[Exercise inputs — start]

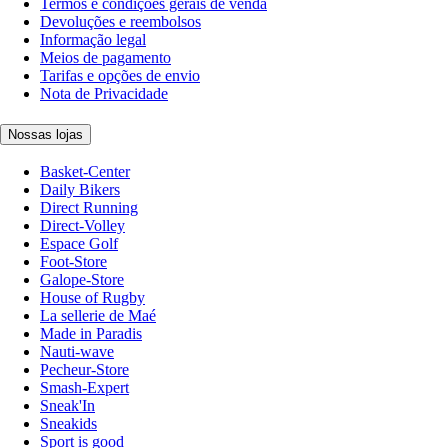
Termos e condições gerais de venda
Devoluções e reembolsos
Informação legal
Meios de pagamento
Tarifas e opções de envio
Nota de Privacidade
Nossas lojas
Basket-Center
Daily Bikers
Direct Running
Direct-Volley
Espace Golf
Foot-Store
Galope-Store
House of Rugby
La sellerie de Maé
Made in Paradis
Nauti-wave
Pecheur-Store
Smash-Expert
Sneak'In
Sneakids
Sport is good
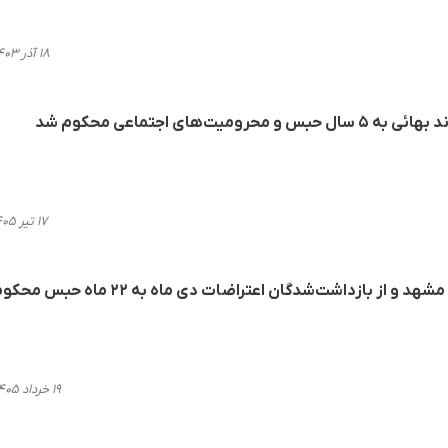
۱۸ آذر ۱۴۰۳، ۱۱:۳۴
ت‌های اجتماعی محکوم شد
۱۷ تیر ۱۴۰۵، ۱۱:۲۵
ز بازداشت‌شدگان اعتراضات دی ماه به ۲۲ ماه حبس محکوم شد
۱۹ خرداد ۱۴۰۵، ۱۷:۲۶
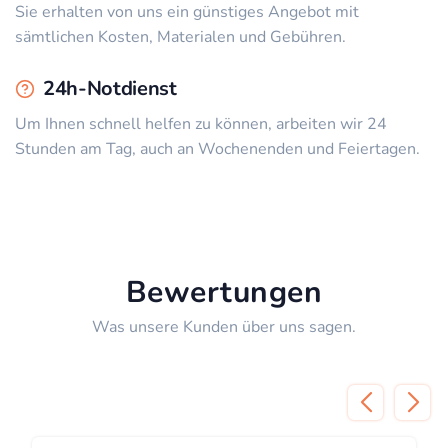
Sie erhalten von uns ein günstiges Angebot mit
sämtlichen Kosten, Materialen und Gebühren.
24h-Notdienst
Um Ihnen schnell helfen zu können, arbeiten wir 24
Stunden am Tag, auch an Wochenenden und Feiertagen.
Bewertungen
Was unsere Kunden über uns sagen.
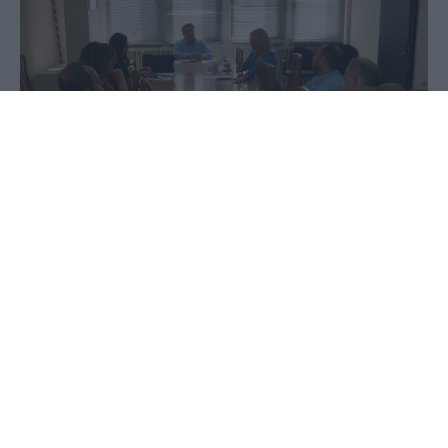
01 Ιουνίου 2020 - 15:53
PellaNews Team
Η βουλευτής Πέλλας του ΣΥΡΙΖΑ κ. Θεοδώρα
Τζάκρη συμμετείχε σήμερα (1η-6-2020) σε ευρεία
σύσκεψη που συγκάλεσε στο Διοικητήριο ο
Αντιπεριφερειάρχης Πέλλας κ. Ιορδάνης Τζαμτζής
για το Δικαστικό Μέγαρο της Έδεσσας, με την
απουσία 2 εκ των 3 βουλευτών της ΝΔ. Η κ.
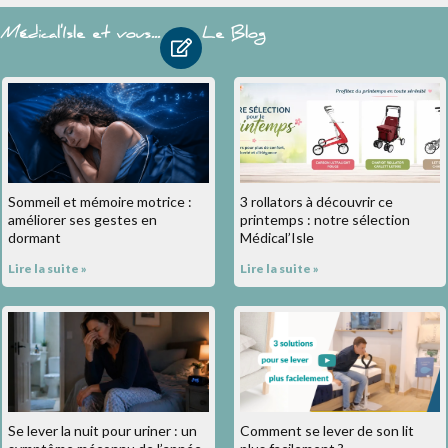
Médical'Isle et vous...
Le Blog
Sommeil et mémoire motrice :
3 rollators à découvrir ce
améliorer ses gestes en
printemps : notre sélection
dormant
Médical’Isle
Lire la suite »
Lire la suite »
Se lever la nuit pour uriner : un
Comment se lever de son lit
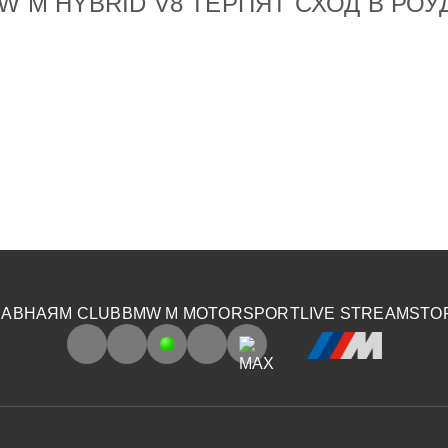
MW M HYBRID V8 ТЕРПЯТ СХОД В РО
ЛАВНАЯ
M CLUB
BMW M MOTORSPORT
LIVE STREAM
STO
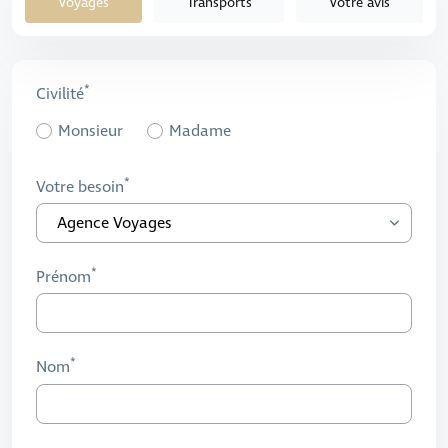
Voyages
Transports
Votre avis
Civilité
Monsieur
Madame
Votre besoin
Prénom
Nom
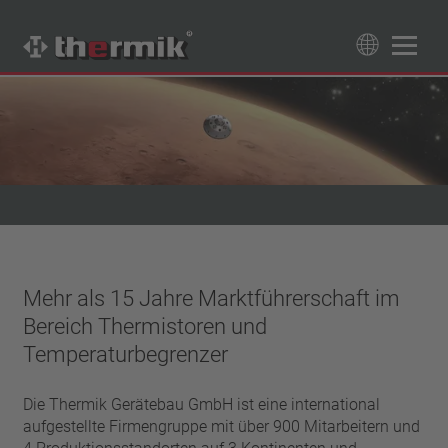
Produktfinder
89
Produkte
Schaltertyp
Öffner
Temperaturbereich
Schließer
Standard Temperatur (60 – 200 °C)
Leistungsklasse
Hochtemperatur (205 – 250 °C)
Mehr als 15 Jahre Marktführerschaft im
1,6 A – 7,5 A
Rückstellung
Bereich Thermistoren und
4 A – 25 A
automatisch rückstellend
Temperaturbegrenzer
Isolierung
13,5 A – 42 A
selbsthaltend (nicht automatisch rückstellend)
25 A – 75 A
mit Isolierung
Anschluss
Die Thermik Gerätebau GmbH ist eine international
ohne Isolierung
Litze
aufgestellte Firmengruppe mit über 900 Mitarbeitern und
Approbationen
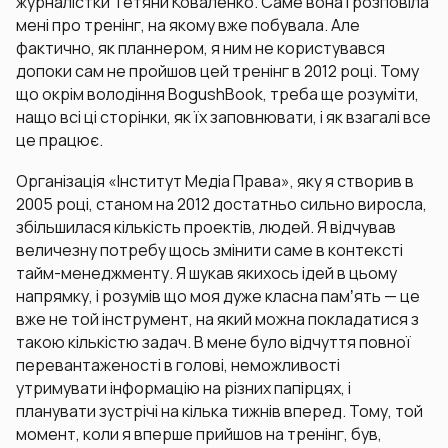
журналістки Тетяни Коваленко. Саме вона і розповіла
мені про тренінг, на якому вже побувала. Але
фактично, як планнером, я ним не користувався
допоки сам не пройшов цей тренінг в 2012 році. Тому
що окрім володіння BogushBook, треба ще розуміти,
нащо всі ці сторінки, як їх заповнювати, і як взагалі все
це працює.
Організація «Інститут Медіа Права», яку я створив в
2005 році, станом на 2012 достатньо сильно виросла,
збільшилася кількість проектів, людей. Я відчував
величезну потребу щось змінити саме в контексті
тайм-менеджменту. Я шукав якихось ідей в цьому
напрямку, і розумів що моя дуже класна памʼять — це
вже не той інструмент, на який можна покладатися з
такою кількістю задач. В мене було відчуття повної
перевантаженості в голові, неможливості
утримувати інформацію на різних папірцях, і
планувати зустрічі на кілька тижнів вперед. Тому, той
момент, коли я вперше прийшов на тренінг, був,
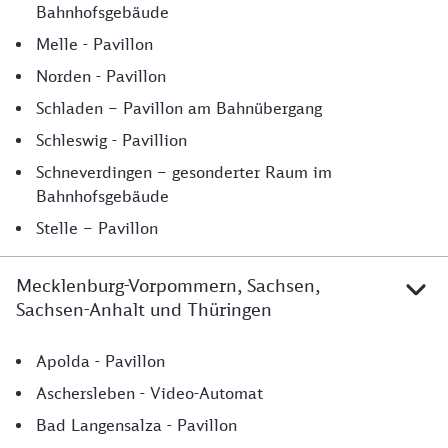
Bahnhofsgebäude
Melle - Pavillon
Norden - Pavillon
Schladen – Pavillon am Bahnübergang
Schleswig - Pavillion
Schneverdingen – gesonderter Raum im
Bahnhofsgebäude
Stelle – Pavillon
Mecklenburg-Vorpommern, Sachsen,
Sachsen-Anhalt und Thüringen
Mecklenburg-Vorpommern, Sachsen, Sachsen-Anhalt u
Apolda - Pavillon
Aschersleben - Video-Automat
Bad Langensalza - Pavillon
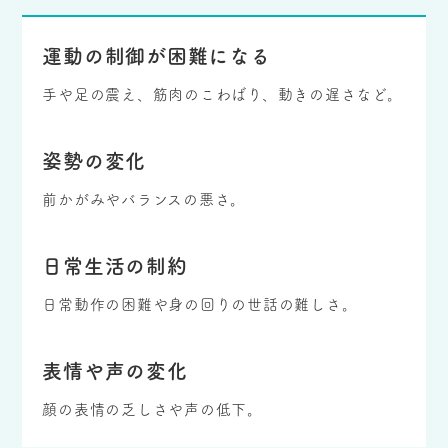
運動の制御が困難になる
手や足の震え、筋肉のこわばり、動きの遅さなど。
姿勢の変化
前かがみやバランスの悪さ。
日常生活の制約
日常動作の困難や身の回りの世話の難しさ。
表情や声の変化
顔の表情の乏しさや声の低下。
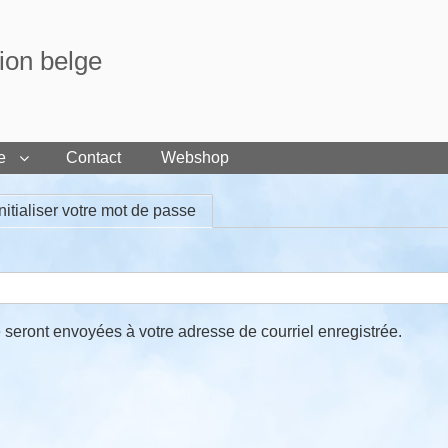
tion belge
e
Contact
Webshop
nitialiser votre mot de passe
(onglet actif)
e seront envoyées à votre adresse de courriel enregistrée.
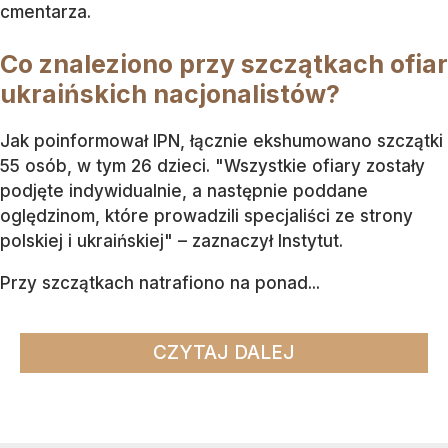
cmentarza.
Co znaleziono przy szczątkach ofiar
ukraińskich nacjonalistów?
Jak poinformował IPN, łącznie ekshumowano szczątki
55 osób, w tym 26 dzieci. "Wszystkie ofiary zostały
podjęte indywidualnie, a następnie poddane
oględzinom, które prowadzili specjaliści ze strony
polskiej i ukraińskiej" – zaznaczył Instytut.
Przy szczątkach natrafiono na ponad...
CZYTAJ DALEJ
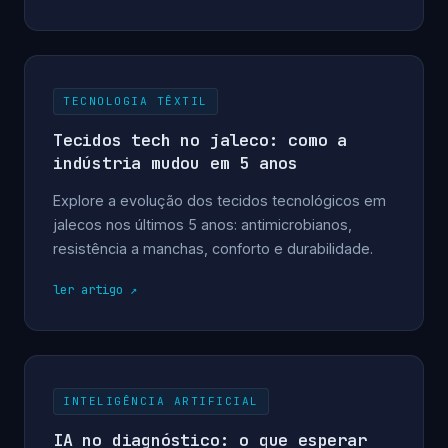
TECNOLOGIA TÊXTIL
Tecidos tech no jaleco: como a
indústria mudou em 5 anos
Explore a evolução dos tecidos tecnológicos em
jalecos nos últimos 5 anos: antimicrobianos,
resistência a manchas, conforto e durabilidade.
ler artigo
INTELIGÊNCIA ARTIFICIAL
IA no diagnóstico: o que esperar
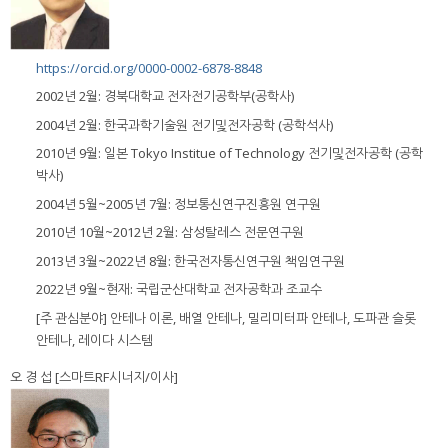
https://orcid.org/0000-0002-6878-8848
2002년 2월: 경북대학교 전자전기공학부(공학사)
2004년 2월: 한국과학기술원 전기및전자공학 (공학석사)
2010년 9월: 일본 Tokyo Institue of Technology 전기및전자공학 (공학
박사)
2004년 5월~2005년 7월: 정보통신연구진흥원 연구원
2010년 10월~2012년 2월: 삼성탈레스 전문연구원
2013년 3월~2022년 8월: 한국전자통신연구원 책임연구원
2022년 9월~현재: 국립군산대학교 전자공학과 조교수
[주 관심분야] 안테나 이론, 배열 안테나, 밀리미터파 안테나, 도파관 슬롯
안테나, 레이다 시스템
오 경 섭 [스마트RF시너지/이사]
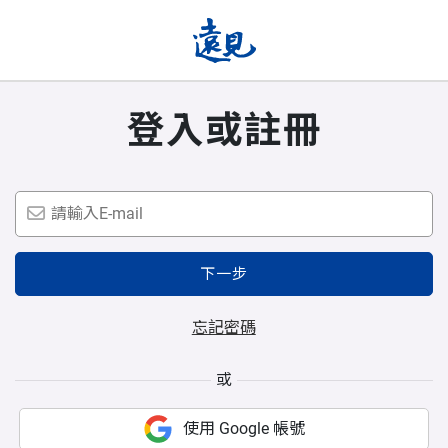
登入或註冊
下一步
忘記密碼
或
使用 Google 帳號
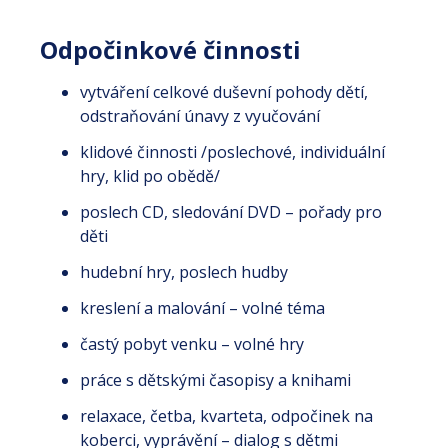
Odpočinkové činnosti
vytváření celkové duševní pohody dětí,
odstraňování únavy z vyučování
klidové činnosti /poslechové, individuální
hry, klid po obědě/
poslech CD, sledování DVD – pořady pro
děti
hudební hry, poslech hudby
kreslení a malování – volné téma
častý pobyt venku – volné hry
práce s dětskými časopisy a knihami
relaxace, četba, kvarteta, odpočinek na
koberci, vyprávění – dialog s dětmi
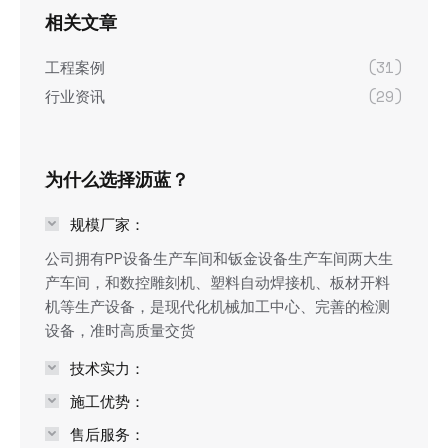
相关文章
工程案例
(31)
行业资讯
(29)
为什么选择沥蓝？
规模厂家：
公司拥有PP设备生产车间和钣金设备生产车间两大生
产车间，和数控雕刻机、塑料自动焊接机、板材开料
机等生产设备，是现代化机械加工中心、完善的检测
设备，准时高质量交货
技术实力：
施工优势：
售后服务：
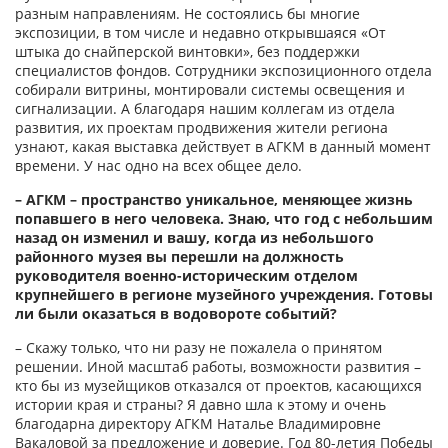
разным направлениям. Не состоялись бы многие
экспозиции, в том числе и недавно открывшаяся «От
штыка до снайперской винтовки», без поддержки
специалистов фондов. Сотрудники экспозиционного отдела
собирали витрины, монтировали системы освещения и
сигнализации. А благодаря нашим коллегам из отдела
развития, их проектам продвижения жители региона
узнают, какая выставка действует в АГКМ в данный момент
времени. У нас одно на всех общее дело.
– АГКМ – пространство уникальное, меняющее жизнь
попавшего в него человека. Знаю, что год с небольшим
назад он изменил и вашу, когда из небольшого
районного музея вы перешли на должность
руководителя военно-­историческим отделом
крупнейшего в регио­не музейного учреждения. Готовы
ли были оказаться в водовороте событий?
– Скажу только, что ни разу не пожалела о принятом
решении. Иной масштаб работы, возможности развития –
кто бы из музейщиков отказался от проектов, касающихся
истории края и страны? Я давно шла к этому и очень
благодарна директору АГКМ Наталье Владимировне
Вакаловой за предложение и доверие. Год 80-летия Победы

[Exercise inputs — finish]

Write out precisely the lines from the one holding "развития, их проектам" through the end of the material, including both of those ends.

развития, их проектам продвижения жители региона
узнают, какая выставка действует в АГКМ в данный момент
времени. У нас одно на всех общее дело.
– АГКМ – пространство уникальное, меняющее жизнь
попавшего в него человека. Знаю, что год с небольшим
назад он изменил и вашу, когда из небольшого
районного музея вы перешли на должность
руководителя военно-­историческим отделом
крупнейшего в регио­не музейного учреждения. Готовы
ли были оказаться в водовороте событий?
– Скажу только, что ни разу не пожалела о принятом
решении. Иной масштаб работы, возможности развития –
кто бы из музейщиков отказался от проектов, касающихся
истории края и страны? Я давно шла к этому и очень
благодарна директору АГКМ Наталье Владимировне
Вакаловой за предложение и доверие. Год 80-летия Победы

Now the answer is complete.